Interesting question. Takes me to the sampling books. And the interview books.
To answer that question, I need to know if you are gathering qualitative or quantitative data; if you are conducting two measurements on one group (like a pretest/posttest or a post-then-pre); if you are conducting one measurement on two groups; or any number of other conditions that affect sampling (like site, population size, phenomenon studied, etc).
So here is the easy answer.
If you are conducting two observations on one group, you will need a minimum of 30 participants with complete responses.
If you are conducting one observation on two groups, you will need at least 30 participants in each group with complete responses.
If you are conducting focus groups, you will need 10 -12 participants in each group and you will need to conduct groups until you reach saturation, that is, the responses are being repeated and you are not getting any new information (some folks say reaching saturation takes 3 – 4 groups).
If you are conducting exploratory qualitative research, you will need…it all depends on your research question.

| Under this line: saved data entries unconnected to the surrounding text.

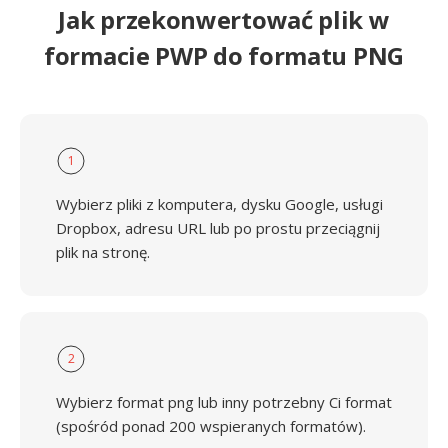
Jak przekonwertować plik w
formacie PWP do formatu PNG
1
Wybierz pliki z komputera, dysku Google, usługi
Dropbox, adresu URL lub po prostu przeciągnij
plik na stronę.
2
Wybierz format png lub inny potrzebny Ci format
(spośród ponad 200 wspieranych formatów).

If you are conducting confirmatory qualitative research, you will need…it all depends on your research question.
If you are conducting individual interviews, you will need…and here my easy answer fails me…so let me tell you some other information that may be helpful.
Dillman has a little chart on page 57 (Figure 3.1) that lists the sample size you will need for various populations sizes and three sizes of margin of error. For example, if your population is 100 (a good size) and you want a margin of error of 5% (that means that the results will be accurate within + or – 5%, 95% of the time), you will need 49 participants with complete data sets if you think that for a yes/no question, participants will be split 50 yes/50 no (the most conservative assumption that can be made) You will need only 38 participants with complete data sets if you think that the responses will be unevenly split (the usual case).
This chart assumes random selection. It takes into consideration variation in sample (the greater the variation, the larger the sample size needed). It assumes maximum heterogeneity on a proportion of the population from which the sample is drawn.
Marshall and Rossman say very clearly, “One cannot study the universe…” So you need to make selections of sites, samples of times, places, people and things to study. The how many depends…sometimes it is one person; sometimes it is one organization; sometimes it is more. They say one to four respondents for case studies and mixed-methods studies; 10 groups was the average number of focus groups; 16 – 24 months was the average for observational fieldwork; and one set of interviews they cite involved 92 participants. It all depends on the research purpose–an unknown culture could be studied with a single in depth case study; a study of mother’s receptivity of breast-feeding could have a huge sample or a small sample could provide thick description while a large sample would enhance transferability. Credibility and trustworthiness of the findings must be considered.
The best answer, then, is…it all depends.